Description: This is a beautiful hike that may make you feel like you’re transported to Hawaii or a scene in Jurassic Park. This nearly 4,000 acres of land is the newest addition to the Golden Gate National Recreation Area. The park is divided by private farmland and inaccessible to hike between. There is no official public parking, but I checked out many entry points to find the best one. Parking at the end of Coral Reef Ave appears to be the safest and have the most parking of the alternatives. Alternative parking areas appeared dangerous and had longer hike-ins to reach the park.

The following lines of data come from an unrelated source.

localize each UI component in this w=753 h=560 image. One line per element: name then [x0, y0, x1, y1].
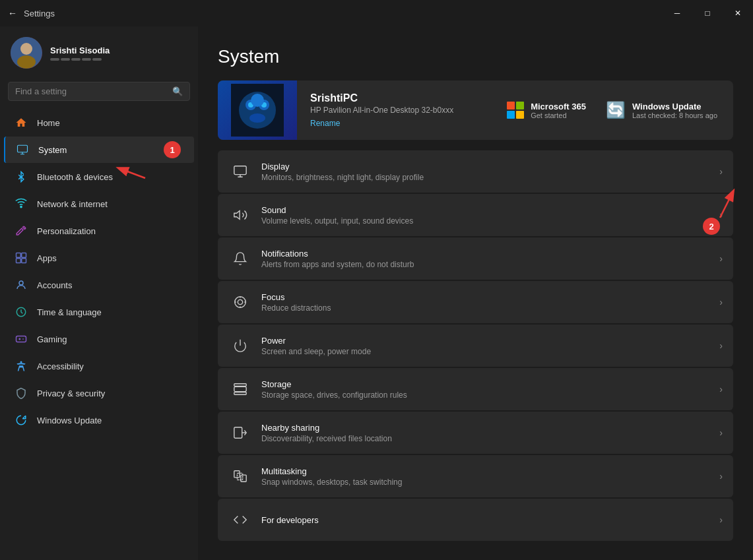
- svg-rect-7: [16, 259, 21, 263]
- power-chevron-icon: ›: [719, 340, 723, 351]
- power-desc: Screen and sleep, power mode: [261, 347, 719, 356]
- titlebar: ← Settings ─ □ ✕: [0, 0, 753, 26]
- display-desc: Monitors, brightness, night light, displ…: [261, 173, 719, 182]
- accessibility-icon: [15, 359, 28, 373]
- ms365-text: Microsoft 365 Get started: [531, 102, 586, 119]
- focus-text: FocusReduce distractions: [261, 292, 719, 313]
- sidebar-item-update[interactable]: Windows Update: [4, 407, 194, 433]
- annotation-2: 2: [703, 218, 720, 235]
- windows-update-icon: 🔄: [606, 101, 626, 119]
- sidebar-item-apps[interactable]: Apps: [4, 245, 194, 271]
- sound-desc: Volume levels, output, input, sound devi…: [261, 216, 719, 226]
- sound-text: SoundVolume levels, output, input, sound…: [261, 205, 719, 226]
- windows-update-text: Windows Update Last checked: 8 hours ago: [632, 102, 717, 119]
- nearby-title: Nearby sharing: [261, 423, 719, 433]
- ms365-icon: [507, 102, 524, 119]
- maximize-button[interactable]: □: [692, 0, 723, 26]
- settings-item-storage[interactable]: StorageStorage space, drives, configurat…: [218, 368, 733, 410]
- sidebar-item-network[interactable]: Network & internet: [4, 191, 194, 217]
- svg-point-2: [17, 55, 36, 69]
- user-profile[interactable]: Srishti Sisodia: [0, 26, 198, 79]
- svg-rect-25: [234, 387, 246, 391]
- sidebar-item-label-home: Home: [37, 118, 60, 128]
- display-title: Display: [261, 162, 719, 171]
- sidebar-item-label-update: Windows Update: [37, 416, 102, 425]
- nearby-chevron-icon: ›: [719, 427, 723, 438]
- settings-item-focus[interactable]: FocusReduce distractions›: [218, 281, 733, 323]
- sidebar-item-accessibility[interactable]: Accessibility: [4, 353, 194, 379]
- multitasking-chevron-icon: ›: [719, 471, 723, 482]
- settings-item-sound[interactable]: SoundVolume levels, output, input, sound…: [218, 194, 733, 236]
- nearby-desc: Discoverability, received files location: [261, 434, 719, 443]
- sidebar-item-privacy[interactable]: Privacy & security: [4, 380, 194, 406]
- main-content: System SrishtiPC HP Pavilion All-in-O: [198, 26, 753, 560]
- system-icon: [16, 143, 29, 156]
- ms365-sublabel: Get started: [531, 111, 586, 119]
- sidebar-item-bluetooth[interactable]: Bluetooth & devices: [4, 164, 194, 190]
- notifications-icon: [228, 247, 252, 270]
- svg-rect-31: [241, 475, 246, 482]
- titlebar-left: ← Settings: [8, 8, 55, 18]
- sidebar-item-label-accessibility: Accessibility: [37, 361, 84, 371]
- developers-title: For developers: [261, 515, 719, 525]
- pc-actions: Microsoft 365 Get started 🔄 Windows Upda…: [507, 101, 733, 119]
- settings-item-multitasking[interactable]: MultitaskingSnap windows, desktops, task…: [218, 455, 733, 497]
- personalization-icon: [15, 224, 28, 237]
- sidebar-item-home[interactable]: Home: [4, 109, 194, 136]
- back-button[interactable]: ←: [8, 8, 17, 18]
- page-title: System: [218, 46, 733, 67]
- sidebar-item-accounts[interactable]: Accounts: [4, 272, 194, 298]
- avatar: [11, 37, 42, 69]
- nearby-text: Nearby sharingDiscoverability, received …: [261, 423, 719, 443]
- svg-point-22: [235, 297, 246, 308]
- pc-rename[interactable]: Rename: [310, 119, 494, 128]
- settings-item-developers[interactable]: For developers›: [218, 499, 733, 541]
- privacy-icon: [15, 387, 28, 400]
- svg-point-9: [19, 281, 23, 285]
- pc-image: [218, 80, 297, 140]
- annotation-1: 1: [164, 141, 181, 158]
- nearby-icon: [228, 421, 252, 445]
- user-name: Srishti Sisodia: [50, 46, 190, 55]
- apps-icon: [15, 251, 28, 264]
- time-icon: [15, 305, 28, 319]
- power-title: Power: [261, 336, 719, 346]
- developers-chevron-icon: ›: [719, 514, 723, 525]
- svg-rect-11: [16, 336, 26, 342]
- svg-rect-30: [234, 471, 240, 478]
- svg-rect-21: [234, 166, 246, 175]
- windows-update-action[interactable]: 🔄 Windows Update Last checked: 8 hours a…: [606, 101, 717, 119]
- sidebar-item-gaming[interactable]: Gaming: [4, 326, 194, 352]
- search-input[interactable]: [15, 86, 167, 96]
- sidebar-item-label-network: Network & internet: [37, 199, 108, 209]
- settings-item-power[interactable]: PowerScreen and sleep, power mode›: [218, 325, 733, 367]
- display-chevron-icon: ›: [719, 166, 723, 177]
- svg-rect-8: [22, 259, 26, 263]
- developers-icon: [228, 508, 252, 532]
- pc-name: SrishtiPC: [310, 92, 494, 104]
- pc-card[interactable]: SrishtiPC HP Pavilion All-in-One Desktop…: [218, 80, 733, 140]
- ms365-action[interactable]: Microsoft 365 Get started: [507, 101, 586, 119]
- windows-update-label: Windows Update: [632, 102, 717, 111]
- sidebar-item-label-apps: Apps: [37, 253, 57, 263]
- developers-text: For developers: [261, 515, 719, 525]
- nav-list: HomeSystem1Bluetooth & devicesNetwork & …: [0, 109, 198, 434]
- multitasking-title: Multitasking: [261, 466, 719, 476]
- search-box[interactable]: 🔍: [8, 82, 190, 101]
- settings-item-display[interactable]: DisplayMonitors, brightness, night light…: [218, 150, 733, 193]
- gaming-icon: [15, 332, 28, 346]
- sidebar-item-personalization[interactable]: Personalization: [4, 218, 194, 244]
- sidebar-item-time[interactable]: Time & language: [4, 299, 194, 325]
- sound-title: Sound: [261, 205, 719, 215]
- settings-item-nearby[interactable]: Nearby sharingDiscoverability, received …: [218, 412, 733, 454]
- storage-text: StorageStorage space, drives, configurat…: [261, 379, 719, 400]
- svg-rect-28: [234, 392, 246, 395]
- multitasking-desc: Snap windows, desktops, task switching: [261, 478, 719, 487]
- minimize-button[interactable]: ─: [662, 0, 692, 26]
- storage-chevron-icon: ›: [719, 384, 723, 394]
- notifications-title: Notifications: [261, 249, 719, 259]
- svg-point-20: [251, 94, 264, 107]
- sidebar-item-system[interactable]: System1: [4, 137, 194, 163]
- close-button[interactable]: ✕: [723, 0, 753, 26]
- settings-item-notifications[interactable]: NotificationsAlerts from apps and system…: [218, 237, 733, 280]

From the parking area, walk directly up the hill, behind the green gate and into the forest of eucalyptus trees. Once you emerge from the trees, the trail splits off in multiple directions. Continue uphill. Once you reach the top of this short stretch you will have beautiful ocean views behind you. Continue hiking ahead and be aware that the trail is slightly overgrown in some areas. We saw poison oak off the trail but were able to avoid it on the trail. None of the trail heads are marked, but I did notice a hand-carved piece of wood hanging from a tree to my left that read “Clipper Ridge Trail.” This trail continues climbing, dips down, and then climbs up again a couple more times. We climbed 900ft in about 1.3 miles. We were surrounded by greenery, colorful flowers, and tall grass-like bushes that overtook the trail in some areas. Bunnies constantly scampered across the trails. We started early in the morning and hiked through a constant mist and some fog as we reached higher elevations. The unique flora combined with the fog/mist and feeling of hiking above the clouds made for an incredible hike. Once we reached a split in the trail, we turned left and began hiking down French Trail; however, you could continue up Clipper Ridge for a more strenuous hike. During our hike down, the trail appeared to be wider and better maintained, although less magical than the hike up. There were a couple stretches that climbed back up slightly, but it was mostly downhill to the end, with views of the ocean and surrounding area towards the bottom. Towards the bottom of French Trail, you will pass through a gate with a sign for Rancho Corral de Tierra, and right after, the trail splits off sharply to the left. This section of the trail is narrow, a little overgrown, and it feels as if you are walking through a tunnel of trees and bushes. After a short walk, you will arrive back near where you started (on the other side of the street). If you originally parked right next to the starting trailhead, you will arrive back on the left side of that area. Since this park has no trail markers, I used a free app called “Footpath” which I referred to periodically to make sure I was on the correct trail. I highly recommend that app but it’s hard to get lost if you just keep hiking straight ahead and up and then find the split for French Trail. My app showed we hiked a total of 3.31 miles, and during our hike we only ran into two other people with a dog.
After our hike we headed to Pacifica and got the best crab sandwich I've ever had at Nick's Seafood Restaurant. We enjoyed our takeout at Rockaway Beach next-door.